▸ **Task prompt**
Leaving out every line before the one with "В наявності", write out the rest of the records below exactly.

▸ **Task material**
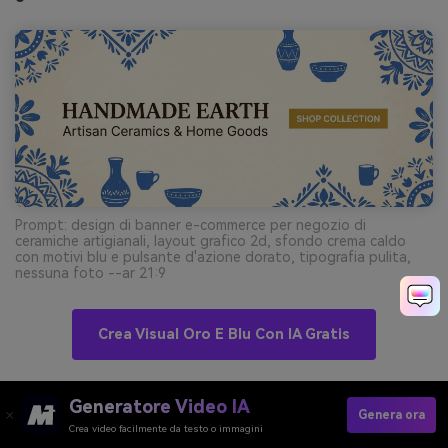
Prompt: design di banner e-commerce per negozio di
ceramiche artigianali, layout grafico 2d, sfondo crema caldo
con motivi blu e pulsante d'azione dorato, tipografia pulita,
nessuna foto --ar 21:9
Crea Visual Oro E Blu Con IA Gratis
Generatore Video IA
11) Aurora Trophy
Genera ora
Crea video facilmente da testo o immagini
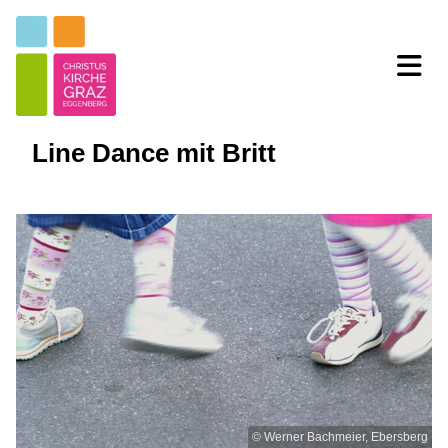
Line Dance mit Britt
© Werner Bachmeier, Ebersberg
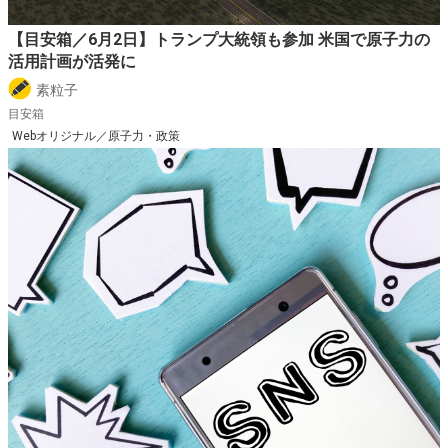
【目安箱／6月2日】トランプ大統領も参加 米国で原子力の
活用計画が活発に
素粒子
目安箱
Webオリジナル／原子力・政策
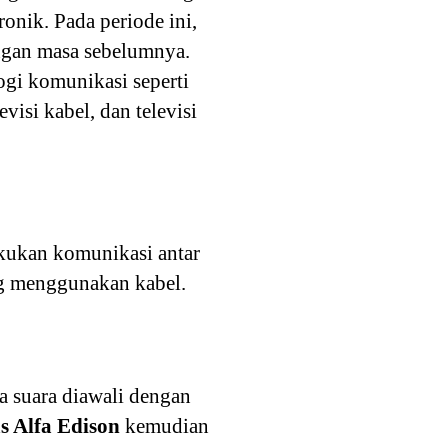
ronik. Pada periode ini,
ngan masa sebelumnya.
ogi komunikasi seperti
evisi kabel, dan televisi
kukan komunikasi antar
g menggunakan kabel.
 suara diawali dengan
 Alfa Edison
kemudian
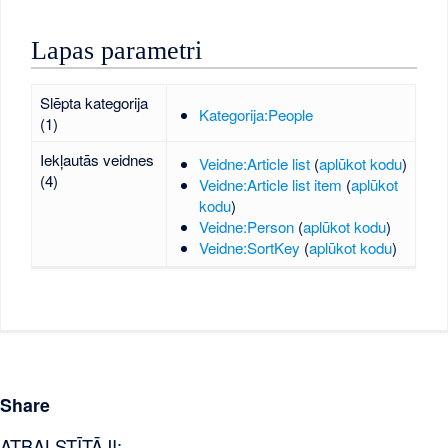
Lapas parametri
Slēpta kategorija
Kategorija:People
(1)
Iekļautās veidnes
Veidne:Article list
(
aplūkot kodu
)
(4)
Veidne:Article list item
(
aplūkot
kodu
)
Veidne:Person
(
aplūkot kodu
)
Veidne:SortKey
(
aplūkot kodu
)
Share
ATBALSTĪTĀJI:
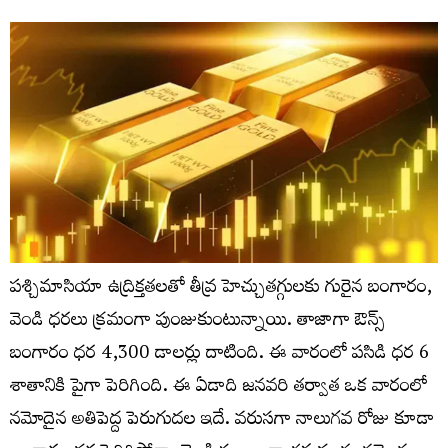
పశ్చిమాసియా ఉద్రిక్తతలతో తీవ్ర హెచ్చుతగ్గులకు గురైన బంగారం,
వెండి ధరలు క్రమంగా పుంజుకుంటున్నాయి. తాజాగా ఔన్స్
బంగారం ధర 4,300 డాలర్లు దాటింది. ఈ వారంలో పసిడి ధర 6
శాతానికి పైగా పెరిగింది. ఈ ఏడాది జనవరి తర్వాత ఒక వారంలో
నమోదైన అతిపెద్ద పెరుగుదల ఇదే. వరుసగా నాలుగవ రోజు కూడా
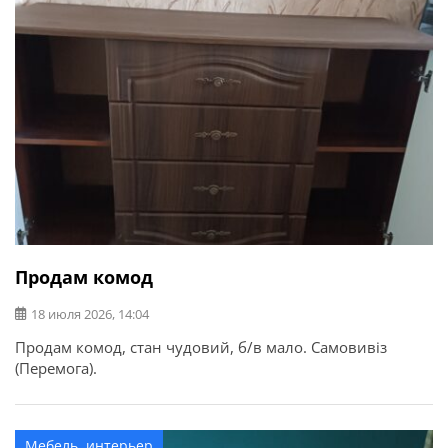
Продам комод
18 июля 2026, 14:04
Продам комод, стан чудовий, б/в мало. Самовивіз
(Перемога).
Мебель, интерьер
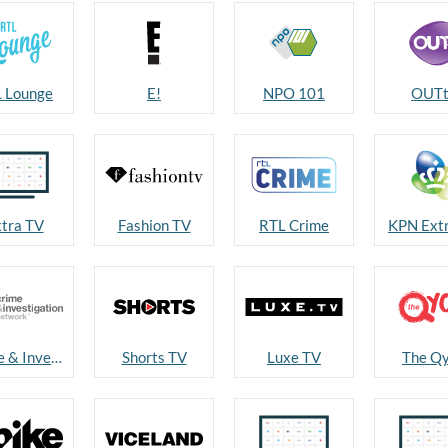
 Lounge
E!
NPO 101
OUTt
tra TV
Fashion TV
RTL Crime
KPN Ext
Crime & Investigation
Shorts TV
Luxe TV
The Q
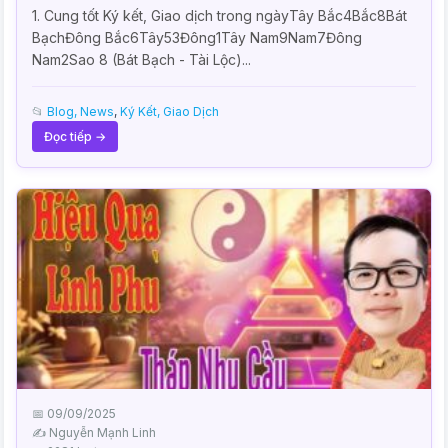
1. Cung tốt Ký kết, Giao dịch trong ngàyTây Bắc4Bắc8Bát
BạchĐông Bắc6Tây53Đông1Tây Nam9Nam7Đông
Nam2Sao 8 (Bát Bạch - Tài Lộc)...
📂
Blog, News
,
Ký Kết, Giao Dịch
Đọc tiếp →
📅 09/09/2025
✍️ Nguyễn Mạnh Linh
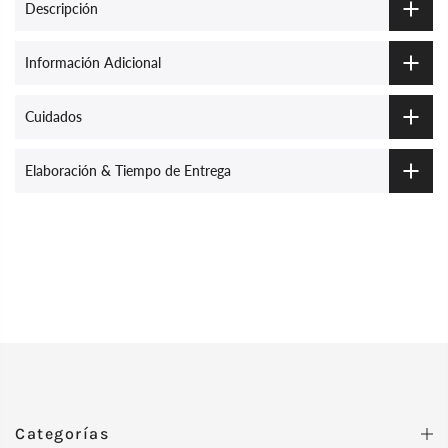
Descripción
Información Adicional
Cuidados
Elaboración & Tiempo de Entrega
Categorías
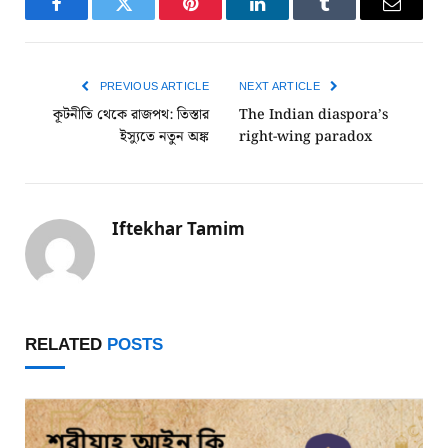
Facebook
Twitter
Pinterest
LinkedIn
Tumblr
Email
PREVIOUS ARTICLE
NEXT ARTICLE
কূটনীতি থেকে রাজপথ: তিস্তার
The Indian diaspora’s
ইস্যুতে নতুন অঙ্ক
right-wing paradox
Iftekhar Tamim
RELATED
POSTS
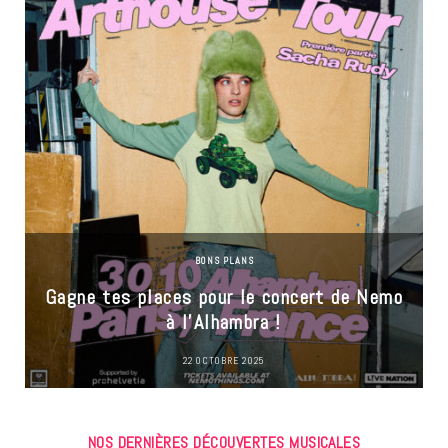
BONS PLANS
Gagne tes places pour le concert de Nemo
à l’Alhambra !
22 OCTOBRE 2025
NOS DERNIÈRES DÉCOUVERTES MUSICALES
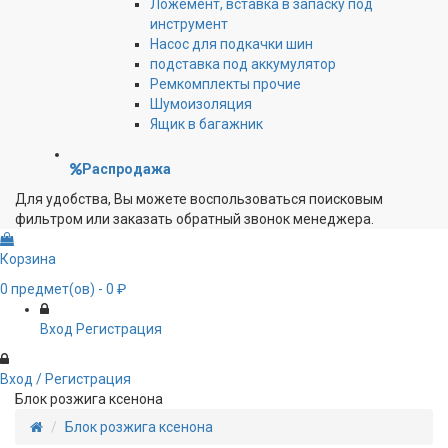
Ложемент, вставка в запаску под
инструмент
Насос для подкачки шин
подставка под аккумулятор
Ремкомплекты прочие
Шумоизоляция
Ящик в багажник
Распродажа
Для удобства, Вы можете воспользоваться поисковым
фильтром или заказать обратный звонок менеджера.
Корзина
0
предмет(ов)
- 0 ₽
Вход
Регистрация
Вход / Регистрация
Блок розжига ксенона
Блок розжига ксенона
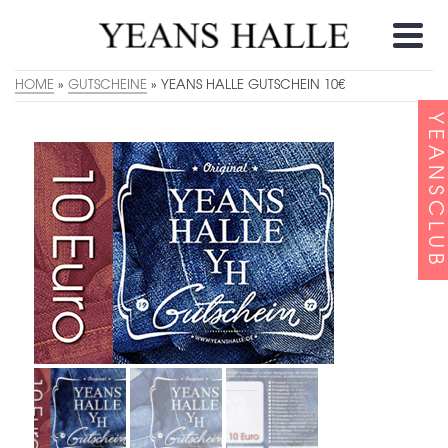
HOME
»
GUTSCHEINE
»
YEANS HALLE GUTSCHEIN 10€
YEANSCLUB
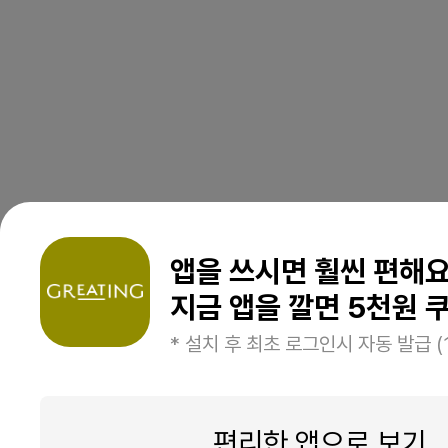
앱을 쓰시면 훨씬 편해
지금 앱을 깔면 5천원 쿠
* 설치 후 최초 로그인시 자동 발급 (
편리한 앱으로 보기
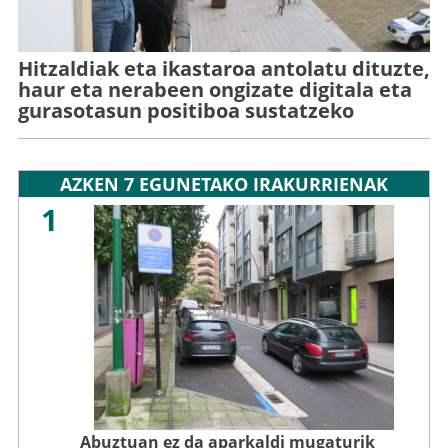
Hitzaldiak eta ikastaroa antolatu dituzte,
haur eta nerabeen ongizate digitala eta
gurasotasun positiboa sustatzeko
AZKEN 7 EGUNETAKO IRAKURRIENAK
1
Abuztuan ez da aparkaldi mugaturik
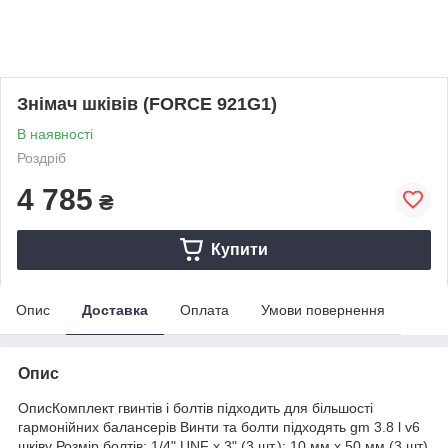
Знімач шківів (FORCE 921G1)
В наявності
Роздріб
4 785
₴
Купити
Опис
Доставка
Оплата
Умови повернення
Опис
ОписКомплект гвинтів і болтів підходить для більшості
гармонійних балансерів Винти та болти підходять gm 3.8 l v6
шківу Розмір болтів: 1/4" UNF x 3" (3 шт.); 10 мм x 50 мм (3 шт)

▸ **Solution to the problem**
В наявності
Роздріб
4 785
₴
Купити
Опис
Доставка
Оплата
Умови повернення
Опис
ОписКомплект гвинтів і болтів підходить для більшості
гармонійних балансерів Винти та болти підходять gm 3.8 l v6
шківу Розмір болтів: 1/4" UNF x 3" (3 шт.); 10 мм x 50 мм (3 шт)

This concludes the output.